For decades since the 1970s, I had further opportunities and the privilege in my official and private capacities to visit several other places in the former war zone. They include Nkwelle-Ezunaka, Uzuakoli (Leprosy Settlement), Abriba (Small London), Udi, Afikpo, Oguta, Oko, Nnewi (industrial hub), Nike Lake Resort and University of Nigeria, Nsukka, that gave me more opportunities of seeing several cities, towns and villages enroute to those places and many more. I can thus claim to have covered nearly the entire war zone.
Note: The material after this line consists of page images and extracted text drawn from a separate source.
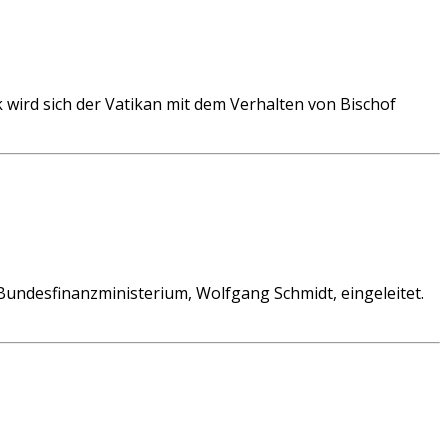
ird sich der Vatikan mit dem Verhalten von Bischof
ndesfinanzministerium, Wolfgang Schmidt, eingeleitet.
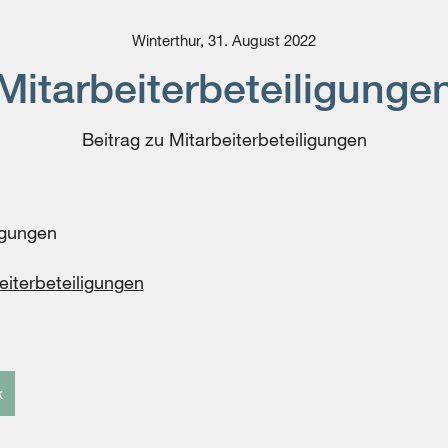
Winterthur, 31. August 2022
Mitarbeiterbeteiligunge
Beitrag zu Mitarbeiterbeteiligungen
igungen
eiterbeteiligungen
k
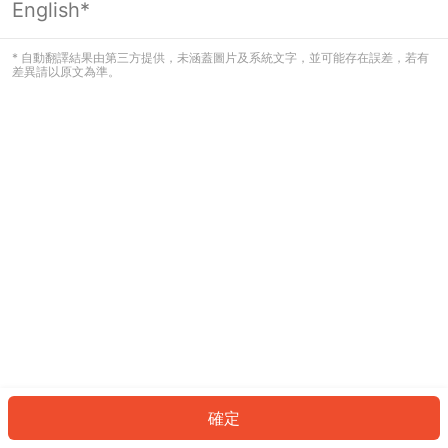
English*
發生錯誤！請登入並再試一次或回到主
頁。
* 自動翻譯結果由第三方提供，未涵蓋圖片及系統文字，並可能存在誤差，若有
差異請以原文為準。
登入
返回首頁
確定
ID: 365ff5dfc00-3c49-42f0-85b9-4f8af09e0aa5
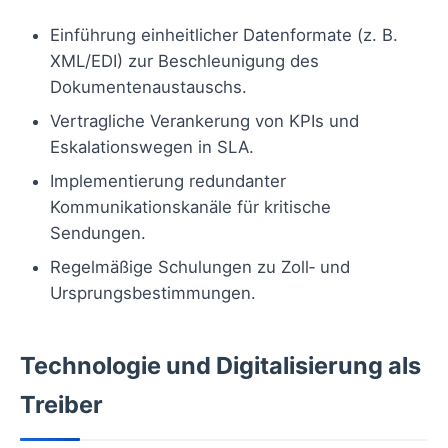
Einführung einheitlicher Datenformate (z. B.
XML/EDI) zur Beschleunigung des
Dokumentenaustauschs.
Vertragliche Verankerung von KPIs und
Eskalationswegen in SLA.
Implementierung redundanter
Kommunikationskanäle für kritische
Sendungen.
Regelmäßige Schulungen zu Zoll‑ und
Ursprungsbestimmungen.
Technologie und Digitalisierung als
Treiber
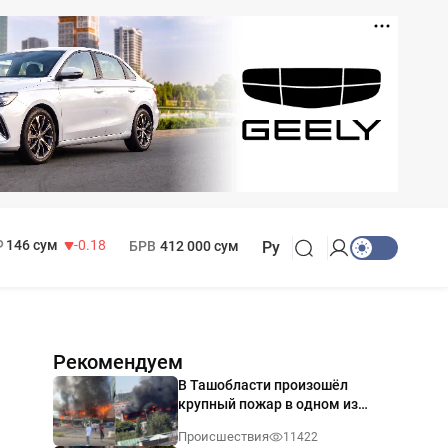
11 916 сум
28.92
13 749 сум
32.19
МРОТ
1 271 000 сум
146 сум
-0.18
БРВ
412 000 сум
Ру
Рекомендуем
В Ташобласти произошёл
крупный пожар в одном из
магазинов — видео
Происшествия
11422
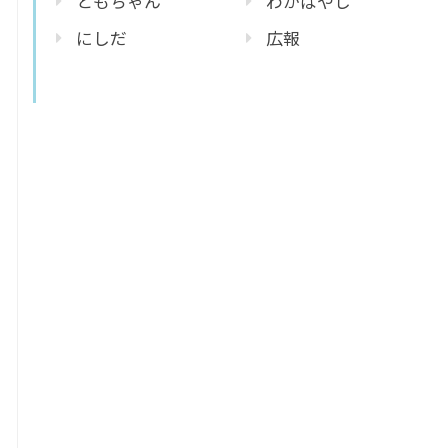
ともちゃん
わかばやし
にしだ
広報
I also have had the personal experience of visiting the War Museum at Umuahia and could appreciate your descriptions and concern about the need for documentation in the hope that lessons could be drawn for generations to appreciate the futility of war and avert a repeat of such calamity and miscalculation. Of course, the war has its positive aspect as it brought out human ingenuity of survival and endurance under extreme circumstances, the technical aspects of which could have been harnessed for the country’s technological and scientific progress. That was perhaps the rationale in the appointment of the former head of the Rocket Group of the Biafran Research and Production Directorate, Engr. Gordian Obumneme Ezekwe, to head the Ministry of Science and Technology and so was Prof Bartholomew Nnaji’s subsequent appointment to the same post. Not to forget, the former Biafran security intelligence chief, Bernard Odogwu, is another notable personality whose skills were enlisted in reviewing the Nigeria national security and repositioning the security organizations. In that regard, he participated actively and creditably.

With all sense of modesty, I should state that I was officially mandated to receive and accommodate Prof. Nnaji in a hotel when he first reported to assume duty as the Honourable Minister in Abuja. I complied to his pleasure. It is noteworthy that as an extension of his technical ingenuity, today Prof. Nnaji’s company provides electricity on commercial basis to Aba and its environs in Abia State.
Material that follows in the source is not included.